Overview

Goals

replication-manager have to be the best open source database cluster orchestator. Embed the best practices from configurations, deployments, HA operations, maintenance tasks, monitoring, troubleshooting. A toolkit for the best open source solutions. We design features to hide database clustering complexity, keeping Amazon RDS simplicity in mind.

replication-manager also aims to be configurable with nix style, multi tenant, secured via encryption and ACL and user-friendly by offering API, cmd line and HTML interfaces around familiar database and proxying software.

replication-manager should bring multi cluster sharding and routing solutions to fixe the most requested issue around databases: SCALABILITY.

History

replication-manager was initially written with the goal of closing the gap between Galera Cluster and MySQL Master HA. While Galera Cluster is a really good product, it has some shortcomings such as performance and cluster-wide locking. replication-manager was first a tailored solution on top of new features in MySQL and MariaDB such as Global Transaction ID, Semi-Sync Replication, Binary log Flashback, that aims to provide High Availability and Node Switchover without compromising the performance by a too large factor.

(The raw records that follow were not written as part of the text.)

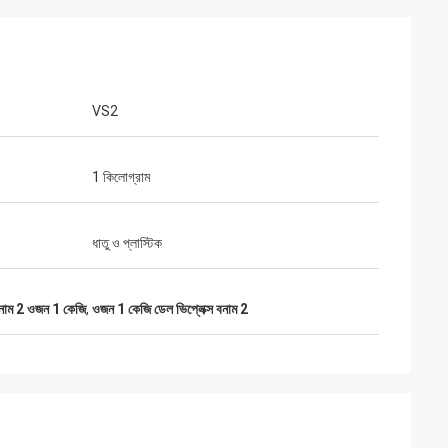
VS2
1 কিলোগ্রাম
ধাতু ও প্লাস্টিক
বনাম 2 ওজন 1 কেজি
,
ওজন 1 কেজি ডেল ভিপ্লেক্স বনাম 2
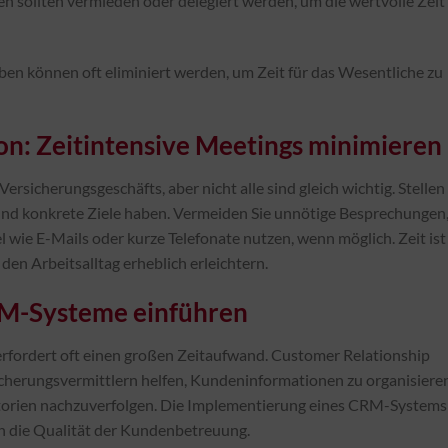
 sollten vermieden oder delegiert werden, um die wertvolle Zeit 
en können oft eliminiert werden, um Zeit für das Wesentliche zu
on: Zeitintensive Meetings minimieren
ersicherungsgeschäfts, aber nicht alle sind gleich wichtig. Stellen
d und konkrete Ziele haben. Vermeiden Sie unnötige Besprechungen
wie E-Mails oder kurze Telefonate nutzen, wenn möglich. Zeit ist
en Arbeitsalltag erheblich erleichtern.
RM-Systeme einführen
rfordert oft einen großen Zeitaufwand. Customer Relationship
rungsvermittlern helfen, Kundeninformationen zu organisieren
orien nachzuverfolgen. Die Implementierung eines CRM-Systems
ch die Qualität der Kundenbetreuung.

replication-manager was since day one adapted to manage deployments for his own testing requirements, a full stack cluster have to be provisioned, get tested and unprovisioned and move on other topologies or versions. We push the product from a local deployment, to services managed by external orchestrator. The oldest integration is OpenSVC , with 2 modes: with the collector API and more recently with direct cluster node VIP API. With the popularity of Kubenrnetes we also port our work to takeover. An other integration is currently being workout on SlapOS an open source hyperconverged and Edge computing infrastructure.

HA Workflow

To perform switchover, preserving data consistency, replication-manager uses an improved workflow similar to common MySQL failover tools such as MHA:

  • [x] Verify replication settings
  • [x] Check (configurable) replication on the slaves
  • [x] Check for long running queries and transactions on master
  • [x] Elect a new master (default to most up to date, but it could also be a designated candidate)
  • [x] Calling an optional script like putting down the IP address on master
  • [x] Tell proxies about the new state
  • [x] Reject writes on master by calling FLUSH TABLES WITH READ LOCK
  • [x] Reject writes on master by setting READ_ONLY flag
  • [x] Reject writes on master by decreasing MAX_CONNECTIONS
  • [x] Kill pending connections on master if any remaining
  • [x] Watching for all slaves to catch up to the current GTID position
  • [x] Promote the candidate slave to be a new master
  • [x] Put up the IP address on new master by calling an optional script
  • [x] Tell proxies about the new state
  • [x] Switch other slaves and old master to be slaves of the new master
  • [x] Set slave read-only

Traffic routing

replication-manager is commonly used as an arbitrator with a layer that routes the database traffic to the leader database node (aka the MASTER):

  • [x] Layer 7 proxy as ProxySQL OR MariaDB MaxScale that can transparently follow a newly elected topology
  • [x] Layer 4 proxy, replication-manager can produce new configuration with the new route or call external script. A common scenario is a VRRP Active Passive HAProxy sharing his configuration via a network disk or collocation of the proxy with replication-manager. Some other architecture components can be already in charge of the GCC.
  • [x] Layer 4 proxy using replication-manager as an API. replication-manager can be called as a resource instructing the routing service on the states of the nodes, this is the case for haproxy external checks.
  • [x] DNS routing, replication-manager will update some discovering service like consul or DNS to enable direct routing without proxying.